Issue
ipinfo.io provides information about the website/server corresponding to an IP address, either by entering it on their website or by sending a request to them via the curl command line utility, e.g:
$ curl https://ipinfo.io/172.217.169.6
outputs, in JSON format:
{
"ip": "172.217.169.68",
"hostname": "lhr48s09-in-f4.1e100.net",
"city": "London",
"region": "England",
"country": "GB",
"loc": "51.5085,-0.1257",
"org": "AS15169 Google LLC",
"postal": "EC1A",
"timezone": "Europe/London",
"readme": "https://ipinfo.io/missingauth"
}
What I'm trying to eventually do is do this in Python and store this result as a JSON object. I believe the following code, using pycURL should produce the same output:
import pycurl
from io import BytesIO
buffer = BytesIO()
c = pycurl.Curl()
c.setopt(c.URL, "https://ipinfo.io/172.217.169.6")
c.setopt(c.WRITEDATA, buffer)
c.perform()
c.close
body = buffer.getvalue()
print(body.decode('iso-8859-1'))
i.e, write the same JSON string into the buffer.
However, it instead prints massive HTML output, i.e I suspect the HTML from the actual page pycURL is requesting data from, rather than the JSON data. e.g:
<!DOCTYPE html>
<html>
<head>
<title>
172.217.169.6 IP Address Details
- IPinfo.io</title>
<meta charset="utf-8">
<meta name="apple-itunes-app" content="app-id=917634022">
<meta name="viewport" content="width=device-width, initial-scale=1, shrink-to-fit=no, user-scalable=no">
<meta name="description" content="Full IP address details for 172.217.169.6 (AS15169 Google LLC) including geolocation and map, hostname, and API details.">
<link rel="manifest" href="/static/manifest.json">
<link rel="icon" sizes="48x48" href="/static/deviceicons/android-icon-48x48.png">
...
</html>
Basically, how can I get pycURL to also receive this JSON data?
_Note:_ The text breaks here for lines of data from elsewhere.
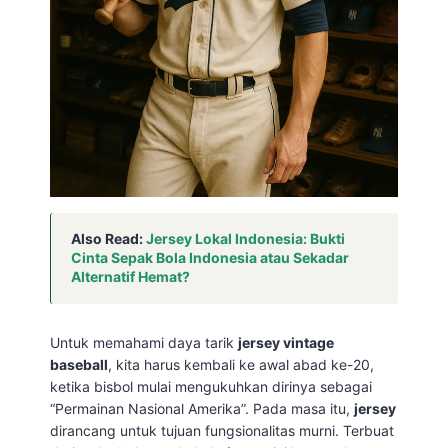
Also Read:
Jersey Lokal Indonesia: Bukti
Cinta Sepak Bola Indonesia atau Sekadar
Alternatif Hemat?
Untuk memahami daya tarik
jersey vintage
baseball
, kita harus kembali ke awal abad ke-20,
ketika bisbol mulai mengukuhkan dirinya sebagai
“Permainan Nasional Amerika”. Pada masa itu,
jersey
dirancang untuk tujuan fungsionalitas murni. Terbuat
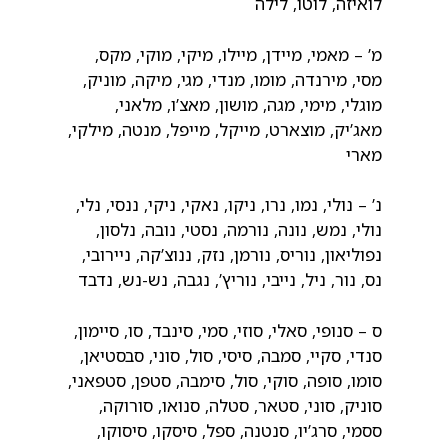
לואיזה, לוטו, לילה
מ’ – מאמי, מיידן, מיילו, מיקי, מוקי, מקס,
מסי, מירנדה, מומו, מנדי, מגי, מיקה, מוניק,
מוגלי, מימי, מגה, מושון, מאצ’ו, מלאני,
מאג’יק, מוצארט, מייקל, מייפל, מנטה, מילקי,
מארי
נ’ – נולי, נמו, נרו, ניקו, נאקי, ניקי, ננסי, נלי,
נולי, נמש, נונה, נורמה, נסטי, נובה, נלסון,
נפוליאון, נוריס, נורמן, נזק, ננוצ’קה, ניירובי,
נס, נור, ניל, נייבי, נוריץ’, נגבה, נש-נש, נדבד
ס – סנופי, סאלי, סוזי, סמי, סינבד, סו, סיימון,
סנדי, סקיי, סמבה, סיסי, סול, סוני, סבסטיאן,
סומו, סופה, סוקי, סול, סימבה, סטפן, סטפאני,
סוניק, סוני, סטאר, סטלה, סנואו, סורוקה,
ססמי, סרג’יו, סנטנה, ספל, סיסקו, סיסוקו,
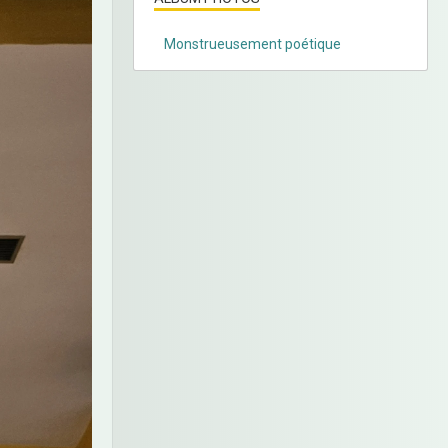
Monstrueusement poétique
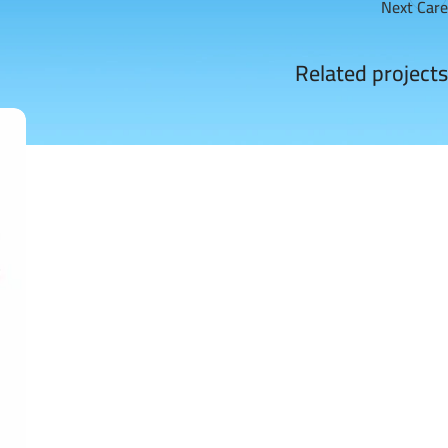
Next Care
Related projects
البنوك
CIB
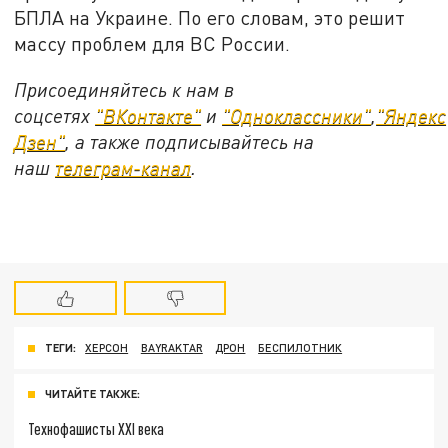
БПЛА на Украине. По его словам, это решит
массу проблем для ВС России.
Присоединяйтесь к нам в
соцсетях
"ВКонтакте"
и
"Одноклассники"
,
"Яндекс
Дзен"
, а также подписывайтесь на
наш
телеграм-канал
.
ТЕГИ:
ХЕРСОН
BAYRAKTAR
ДРОН
БЕСПИЛОТНИК
ЧИТАЙТЕ ТАКЖЕ:
Технофашисты XXI века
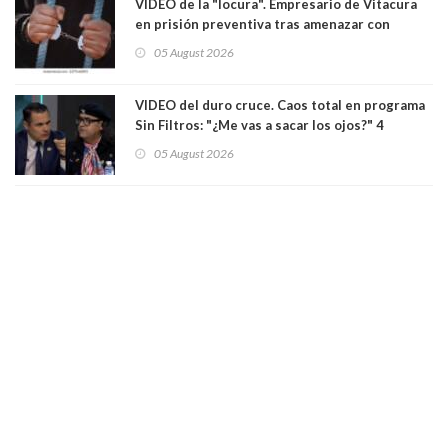
VIDEO de la "locura". Empresario de Vitacura
en prisión preventiva tras amenazar con
pistola a siete niños que jugaban al "ring raja".
05 August 2026
Los persiguió en potente camioneta
VIDEO del duro cruce. Caos total en programa
Sin Filtros: "¿Me vas a sacar los ojos?" 4
panelistas abandonan set por estar invitado
05 August 2026
excarabinero que dejó ciego a Gustavo Gatica:
Lo trataron de "carnicero Crespo"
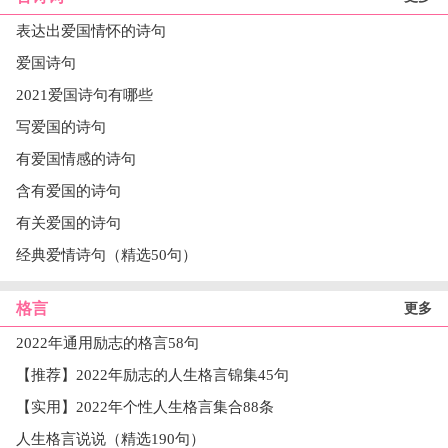
表达出爱国情怀的诗句
爱国诗句
2021爱国诗句有哪些
写爱国的诗句
有爱国情感的诗句
含有爱国的诗句
有关爱国的诗句
经典爱情诗句（精选50句）
格言
更多
2022年通用励志的格言58句
【推荐】2022年励志的人生格言锦集45句
【实用】2022年个性人生格言集合88条
人生格言说说（精选190句）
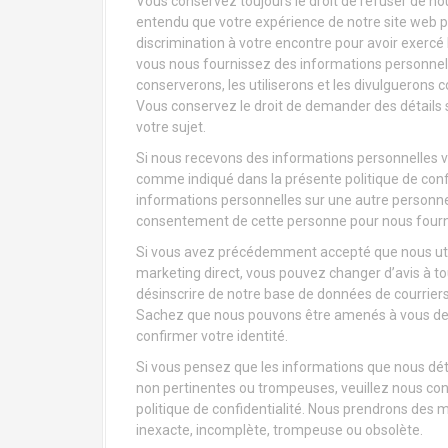
Vous conservez toujours le droit de refuser de 
entendu que votre expérience de notre site web 
discrimination à votre encontre pour avoir exercé 
vous nous fournissez des informations personnell
conserverons, les utiliserons et les divulguerons 
Vous conservez le droit de demander des détails 
votre sujet.
Si nous recevons des informations personnelles vo
comme indiqué dans la présente politique de confid
informations personnelles sur une autre personne
consentement de cette personne pour nous fourni
Si vous avez précédemment accepté que nous utili
marketing direct, vous pouvez changer d’avis à t
désinscrire de notre base de données de courrier
Sachez que nous pouvons être amenés à vous dem
confirmer votre identité.
Si vous pensez que les informations que nous dét
non pertinentes ou trompeuses, veuillez nous con
politique de confidentialité. Nous prendrons des 
inexacte, incomplète, trompeuse ou obsolète.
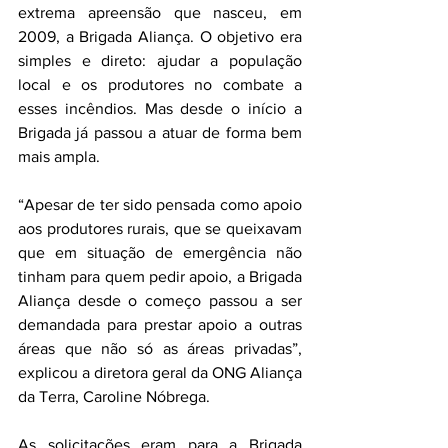
extrema apreensão que nasceu, em 
2009, a Brigada Aliança. O objetivo era 
simples e direto: ajudar a população 
local e os produtores no combate a 
esses incêndios. Mas desde o início a 
Brigada já passou a atuar de forma bem 
mais ampla.
“Apesar de ter sido pensada como apoio 
aos produtores rurais, que se queixavam 
que em situação de emergência não 
tinham para quem pedir apoio, a Brigada 
Aliança desde o começo passou a ser 
demandada para prestar apoio a outras 
áreas que não só as áreas privadas”, 
explicou a diretora geral da ONG Aliança 
da Terra, Caroline Nóbrega. 
As solicitações eram para a Brigada 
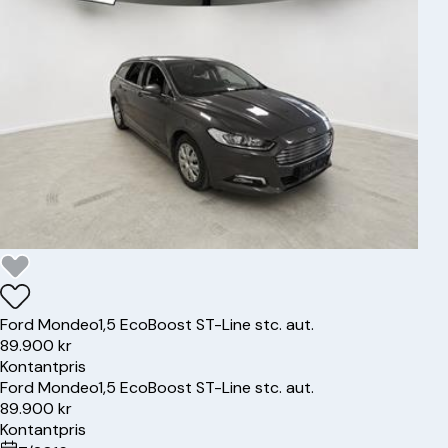
Ford
Mondeo
1,5 EcoBoost ST-Line stc. aut.
89.900 kr
Kontantpris
Ford
Mondeo
1,5 EcoBoost ST-Line stc. aut.
89.900 kr
Kontantpris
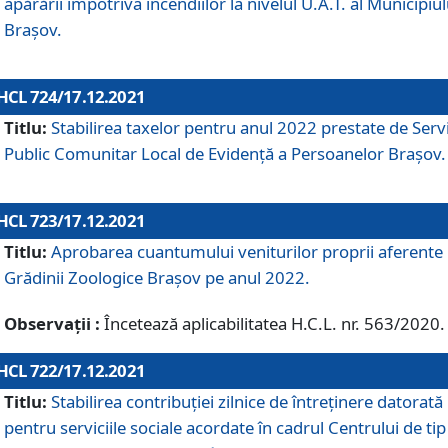
apărării împotriva incendiilor la nivelul U.A.T. al Municipiul
Brașov.
HCL 724/17.12.2021
Titlu:
Stabilirea taxelor pentru anul 2022 prestate de Servi
Public Comunitar Local de Evidență a Persoanelor Braşov.
HCL 723/17.12.2021
Titlu:
Aprobarea cuantumului veniturilor proprii aferente
Grădinii Zoologice Braşov pe anul 2022.
Observații :
Încetează aplicabilitatea H.C.L. nr. 563/2020.
HCL 722/17.12.2021
Titlu:
Stabilirea contribuţiei zilnice de întreținere datorată
pentru serviciile sociale acordate în cadrul Centrului de tip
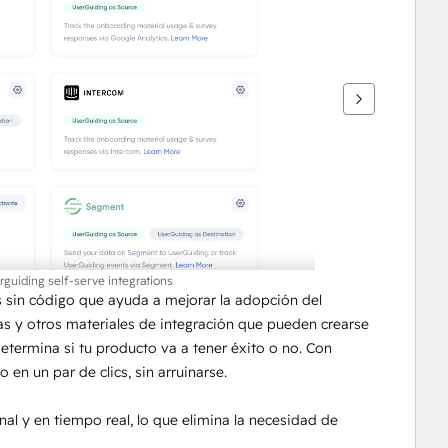
rguiding self-serve integrations
 sin código que ayuda a mejorar la adopción del 
as y otros materiales de integración que pueden crearse 
etermina si tu producto va a tener éxito o no. Con 
en un par de clics, sin arruinarse.
l y en tiempo real, lo que elimina la necesidad de 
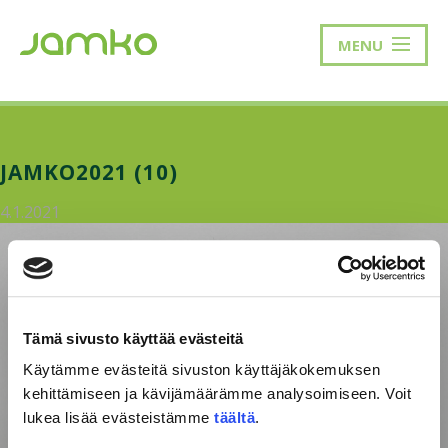
MENU
JAMKO2021 (10)
4.1.2021
Tämä sivusto käyttää evästeitä
Käytämme evästeitä sivuston käyttäjäkokemuksen
kehittämiseen ja kävijämäärämme analysoimiseen. Voit
lukea lisää evästeistämme
täältä
.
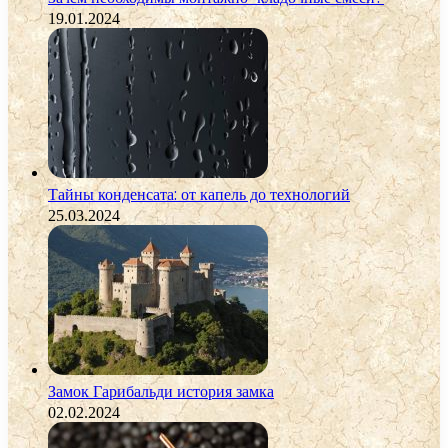
19.01.2024
Тайны конденсата: от капель до технологий
25.03.2024
Замок Гарибальди история замка
02.02.2024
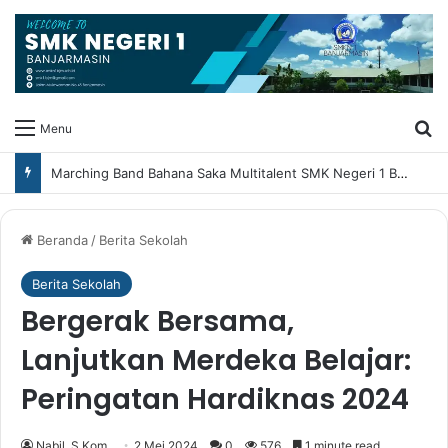
Ca
Menu
Marching Band Bahana Saka Multitalent SMK Negeri 1 Banjarmasin Borong Prestasi di Festival Borneo Marching Day 2026
Beranda
/
Berita Sekolah
Berita Sekolah
Bergerak Bersama,
Lanjutkan Merdeka Belajar:
Peringatan Hardiknas 2024
Nabil, S.Kom
2 Mei 2024
0
576
1 minute read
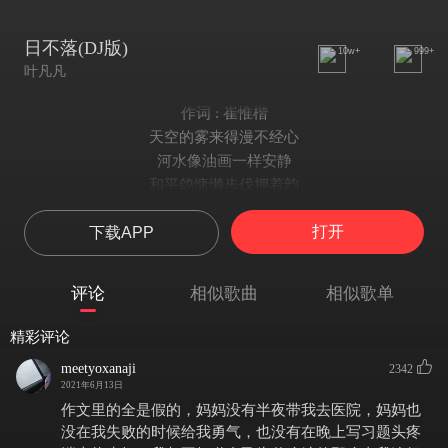
日不落(DJ版)
10w+
999+
叶凡凡
作词 : 崔惟楷
天空的雾来得漫不经心
河水像油画一样安静
和平鸽慵懒步伐押着韵
心偷偷地放晴
打开
下载APP
祈祷你像英勇的禁卫军
动也不动地守护爱情
你在回忆里留下的脚印
评论
相似歌曲
相似歌单
是我爱的风景
我要送你日不落的想念
精彩评论
寄出代表爱的明信片
meetyoxanaji
2342
我要送你日不落的爱恋
2021年6月13日
心牵着心把世界走遍
作文里的全是假的，妈妈没有半夜带我去医院，妈妈也
你就是庆典你就是晴天
没在我失败的时候给我勇气，也没有在晚上写习题头疼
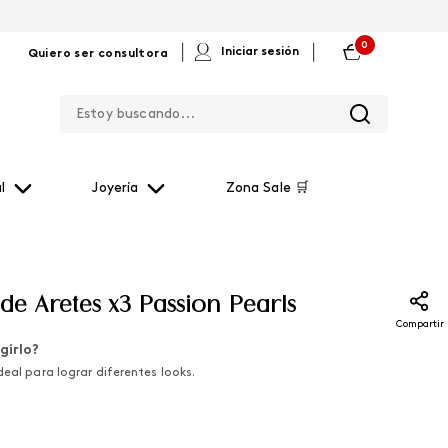
0
|
|
Iniciar sesión
Quiero ser consultora
Estoy buscando...
l
Joyería
Zona Sale 🛒
de Aretes x3 Passion Pearls
Compartir
girlo?
deal para lograr diferentes looks.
I tried comparing the verbose outputs of both, and I couldn't figure out why they behave differently, only that the content-type field is different; "application/json" for curl and "text/html" for pycURL, which explains the different outputs. At the risk of making this post extremely long-winded, I've provided them below also:
curl (command line) verbose output:
$ curl -v https://ipinfo.io/172.217.169.6
* Trying 34.117.59.81:443...
* TCP_NODELAY set
* Connected to ipinfo.io (34.117.59.81) port 443 (#0)
* ALPN, offering h2
* ALPN, offering http/1.1
* successfully set certificate verify locations:
* CAfile: /etc/ssl/certs/ca-certificates.crt
CApath: /etc/ssl/certs
* TLSv1.3 (OUT), TLS handshake, Client hello (1):
* TLSv1.3 (IN), TLS handshake, Server hello (2):
* TLSv1.3 (IN), TLS handshake, Encrypted Extensions (8):
* TLSv1.3 (IN), TLS handshake, Certificate (11):
* TLSv1.3 (IN), TLS handshake, CERT verify (15):
* TLSv1.3 (IN), TLS handshake, Finished (20):
* TLSv1.3 (OUT), TLS change cipher, Change cipher spec (1):
* TLSv1.3 (OUT), TLS handshake, Finished (20):
* SSL connection using TLSv1.3 / TLS_AES_256_GCM_SHA384
* ALPN, server accepted to use h2
* Server certificate:
* subject: CN=ipinfo.io
* start date: Jul 10 20:18:59 2021 GMT
* expire date: Oct 8 21:18:59 2021 GMT
* subjectAltName: host "ipinfo.io" matched cert's "ipinfo.io"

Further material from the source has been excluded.